= What the task asks =
Return a faithful copy of all the entries, omitting the images.

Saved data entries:
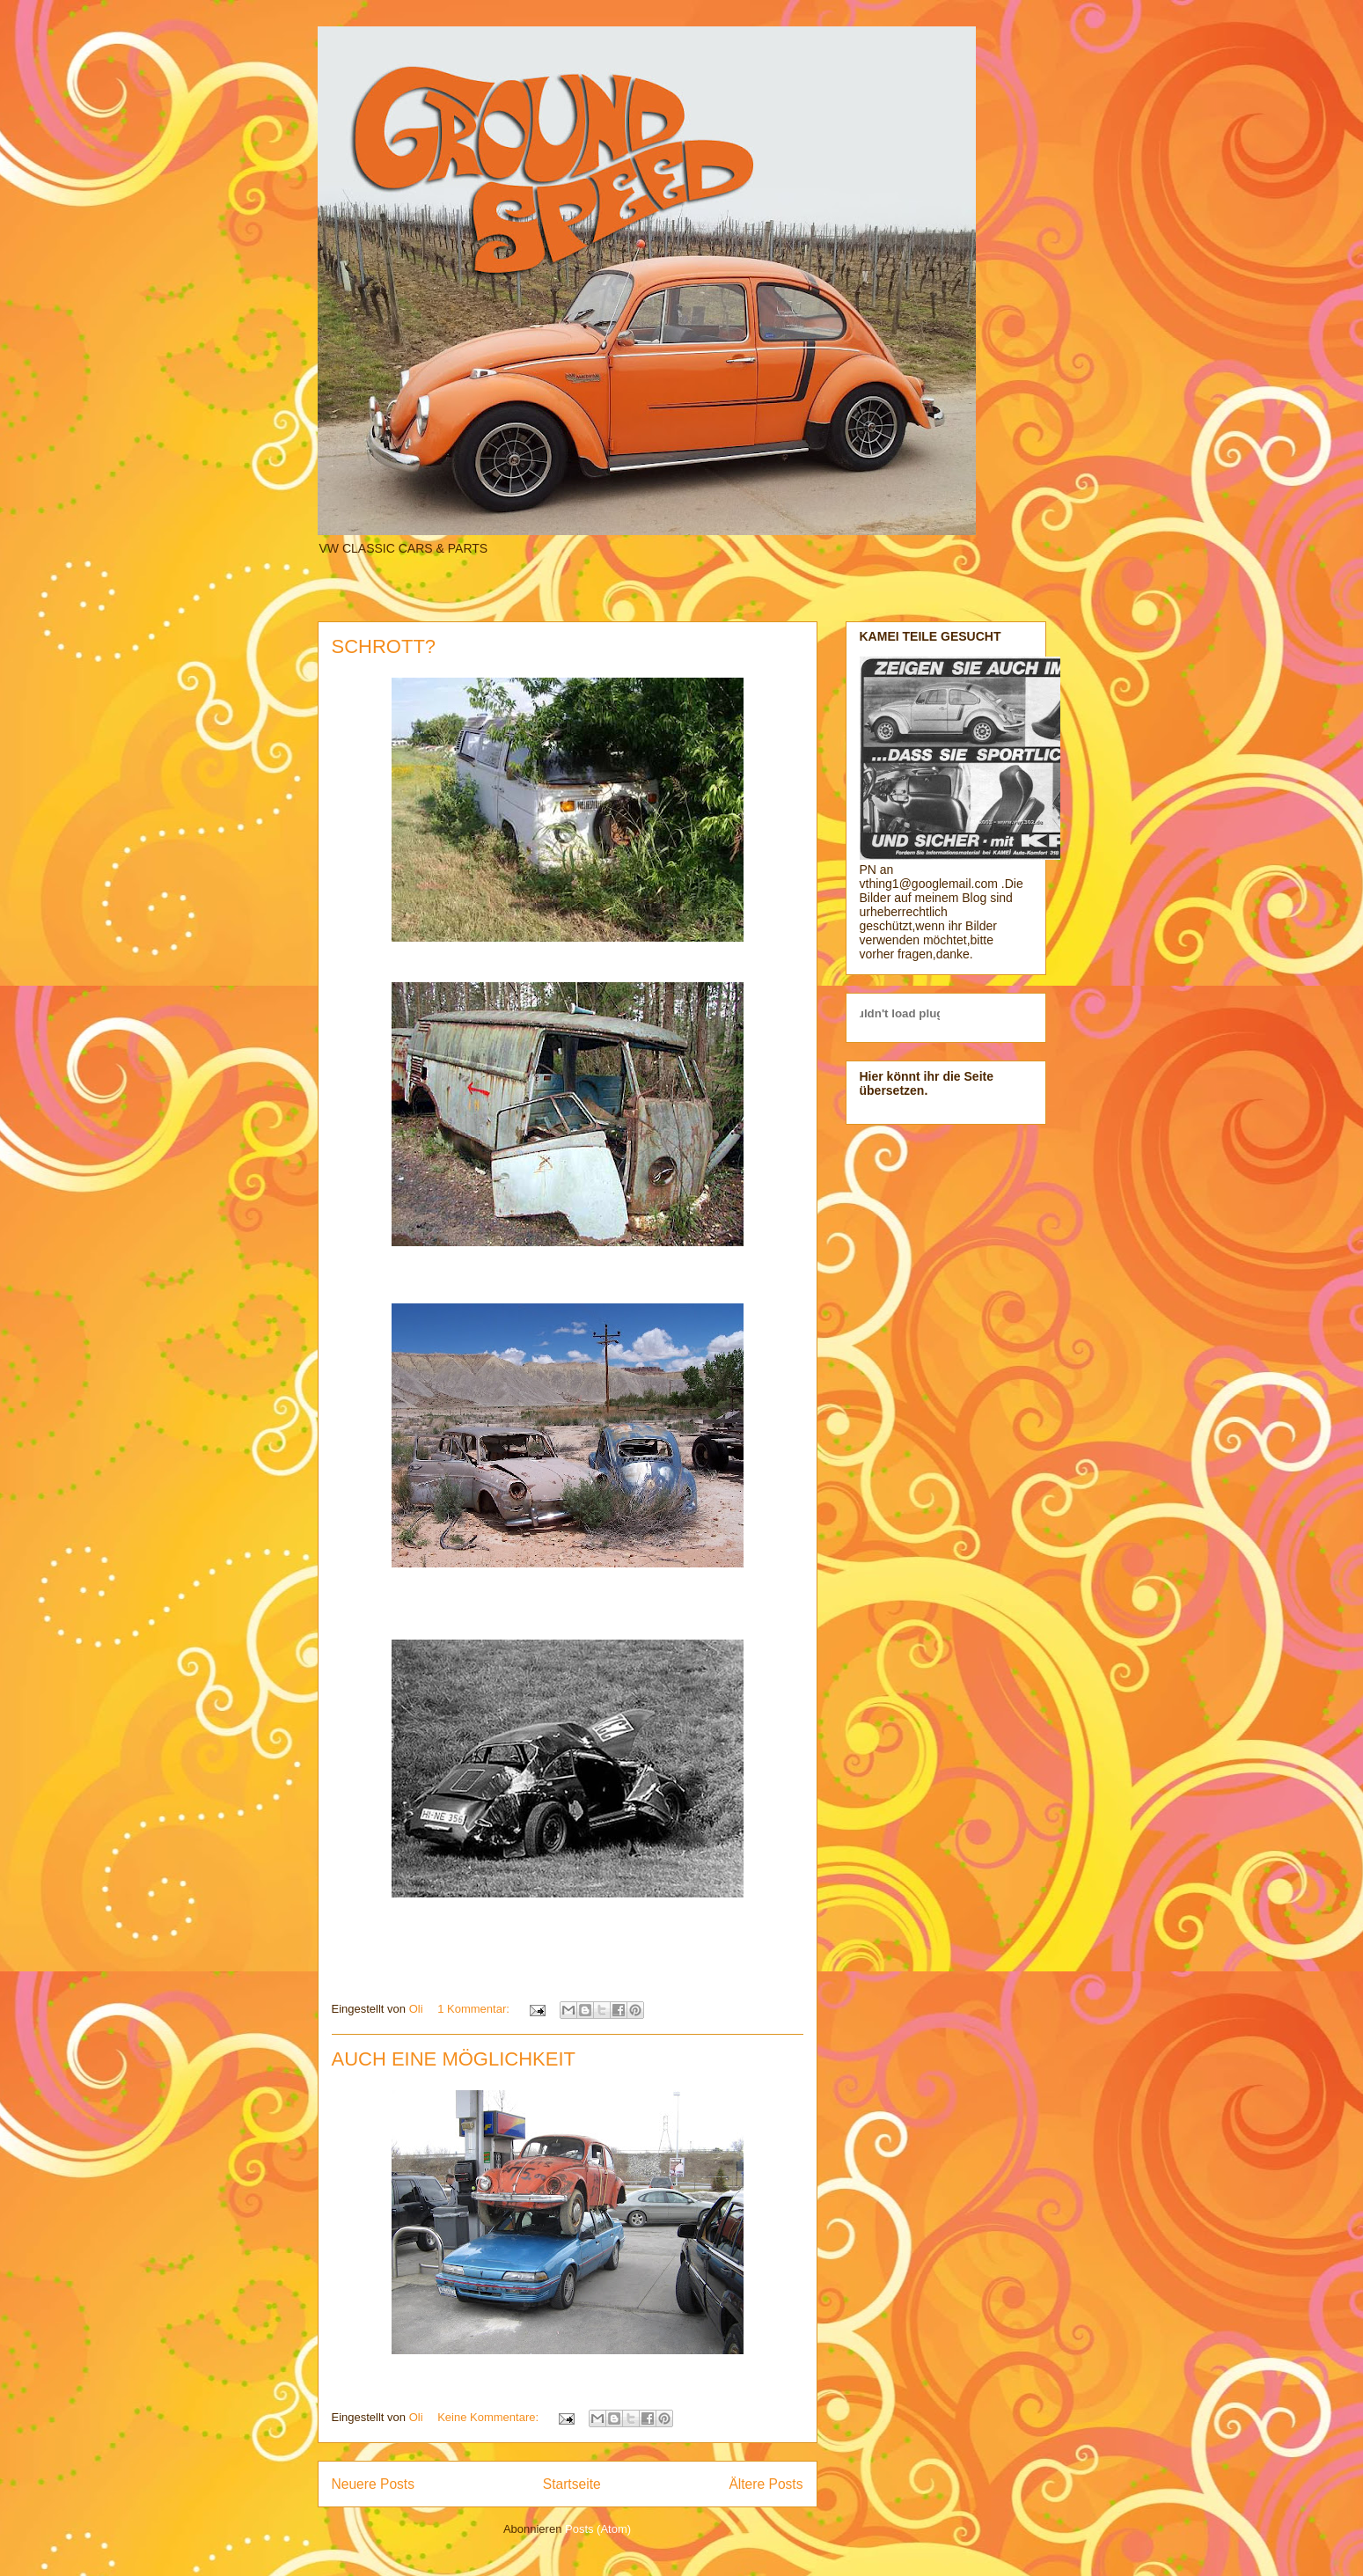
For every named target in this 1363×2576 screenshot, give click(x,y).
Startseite (572, 2484)
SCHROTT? (384, 646)
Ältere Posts (765, 2484)
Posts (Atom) (598, 2529)
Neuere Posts (373, 2484)
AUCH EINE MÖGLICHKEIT (453, 2059)
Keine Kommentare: (489, 2417)
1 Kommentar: (474, 2008)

= Response to the exercise =
For every named target in this 1363×2576 screenshot, give click(x,y).
Startseite (572, 2484)
SCHROTT? (384, 646)
Ältere Posts (765, 2484)
Posts (Atom) (598, 2529)
Neuere Posts (373, 2484)
AUCH EINE MÖGLICHKEIT (453, 2059)
Keine Kommentare: (489, 2417)
1 Kommentar: (474, 2008)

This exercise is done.